◆ Problem description ◆
What lines in the records below mention "Social"? List them all.

================

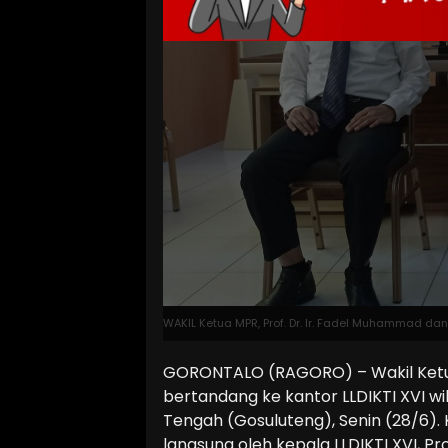
WAKIL Ketua MPR, Prof. Dr. Ir. Fadel Muhammad dan K
GORONTALO (RAGORO) – Wakil Ketua 
bertandang ke kantor LLDIKTI XVI wi
Tengah (Gosuluteng), Senin (28/6). 
langsung oleh kepala LLDIKTI XVI, Pro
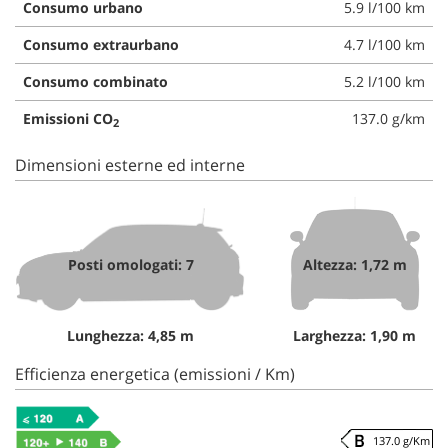
Consumo urbano
5.9 l/100 km
Consumo extraurbano
4.7 l/100 km
Consumo combinato
5.2 l/100 km
Emissioni CO
137.0 g/km
2
Dimensioni esterne ed interne
Posti omologati: 7
Altezza: 1,72 m
Lunghezza: 4,85 m
Larghezza: 1,90 m
Efficienza energetica (emissioni / Km)
137.0 g/Km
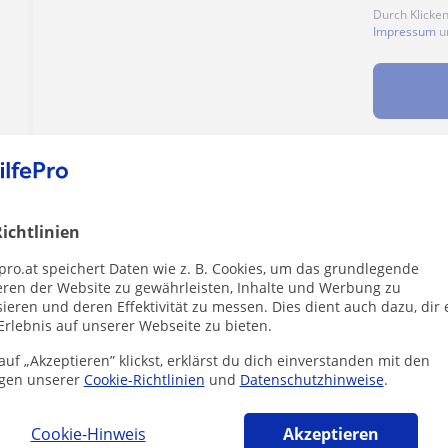
Durch Klicke
Impressum
u
Enthält dieses Profil einen Fehler?
Melden
ichtlinien
pro.at speichert Daten wie z. B. Cookies, um das grundlegende
eren der Website zu gewährleisten, Inhalte und Werbung zu
ieren und deren Effektivität zu messen. Dies dient auch dazu, dir 
Erlebnis auf unserer Webseite zu bieten.
tik-lehrer in Aigen im Ennstal die dich int
uf „Akzeptieren” klickst, erklärst du dich einverstanden mit den
gen unserer
Cookie-Richtlinien
und
Datenschutzhinweise
.
Cookie-Hinweis
Akzeptieren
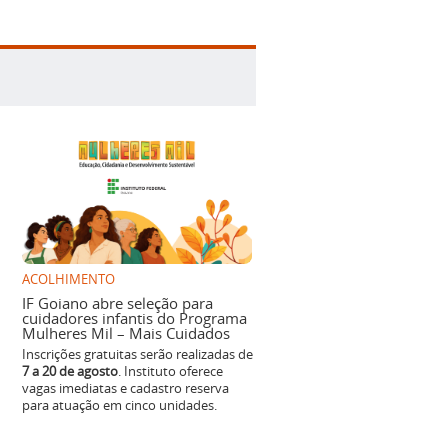
ACOLHIMENTO
IF Goiano abre seleção para
cuidadores infantis do Programa
Mulheres Mil – Mais Cuidados
Inscrições gratuitas serão realizadas de
7 a 20 de agosto
. Instituto oferece
vagas imediatas e cadastro reserva
para atuação em cinco unidades.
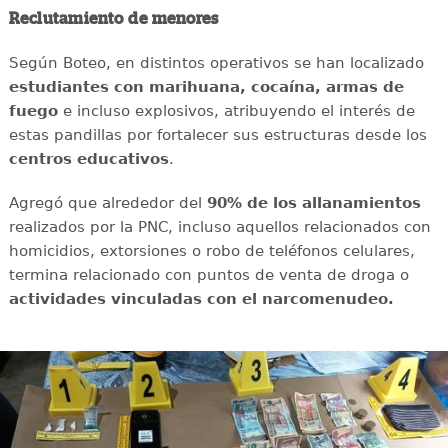
Reclutamiento de menores
Según Boteo, en distintos operativos se han localizado
estudiantes con marihuana, cocaína, armas de
fuego
e incluso explosivos, atribuyendo el interés de
estas pandillas por fortalecer sus estructuras desde los
centros educativos
.
Agregó que alrededor del
90% de los allanamientos
realizados por la PNC, incluso aquellos relacionados con
homicidios, extorsiones o robo de teléfonos celulares,
termina relacionado con puntos de venta de droga o
actividades vinculadas con el narcomenudeo.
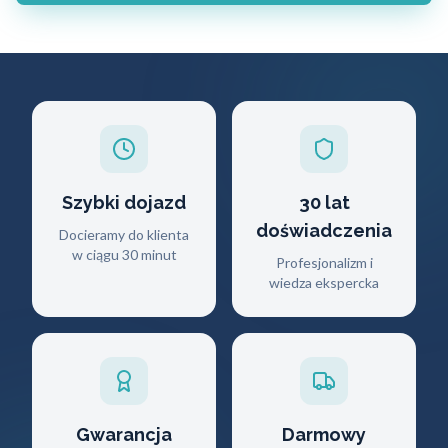
Szybki dojazd
30 lat
doświadczenia
Docieramy do klienta
w ciągu 30 minut
Profesjonalizm i
wiedza ekspercka
Gwarancja
Darmowy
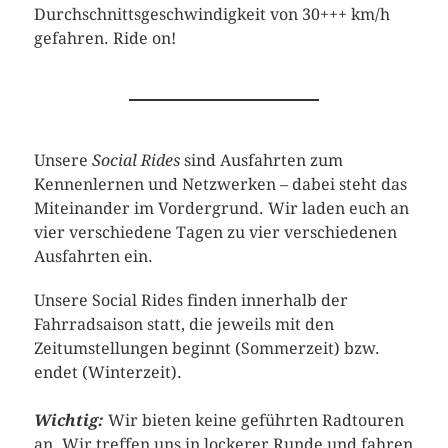
Durchschnittsgeschwindigkeit von 30+++ km/h
gefahren. Ride on!
Unsere
Social Rides
sind Ausfahrten zum
Kennenlernen und Netzwerken – dabei steht das
Miteinander im Vordergrund. Wir laden euch an
vier verschiedene Tagen zu vier verschiedenen
Ausfahrten ein.
Unsere Social Rides finden innerhalb der
Fahrradsaison statt, die jeweils mit den
Zeitumstellungen beginnt (Sommerzeit) bzw.
endet (Winterzeit).
Wichtig:
Wir bieten keine geführten Radtouren
an. Wir treffen uns in lockerer Runde und fahren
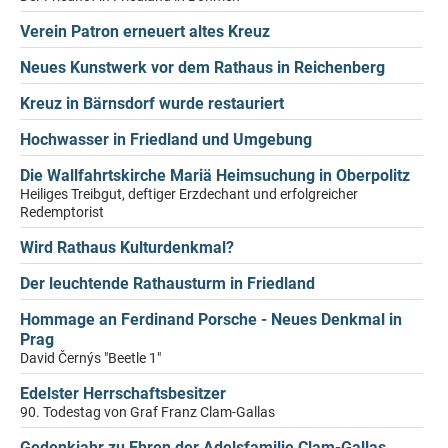
Verein Patron erneuert altes Kreuz
Neues Kunstwerk vor dem Rathaus in Reichenberg
Kreuz in Bärnsdorf wurde restauriert
Hochwasser in Friedland und Umgebung
Die Wallfahrtskirche Mariä Heimsuchung in Oberpolitz
Heiliges Treibgut, deftiger Erzdechant und erfolgreicher
Redemptorist
Wird Rathaus Kulturdenkmal?
Der leuchtende Rathausturm in Friedland
Hommage an Ferdinand Porsche - Neues Denkmal in
Prag
David Černýs "Beetle 1"
Edelster Herrschaftsbesitzer
90. Todestag von Graf Franz Clam-Gallas
Gedenkjahr zu Ehren der Adelsfamilie Clam-Gallas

================

◆ Exercise solution ◆
Social Rides
Unsere Social Rides finden innerhalb der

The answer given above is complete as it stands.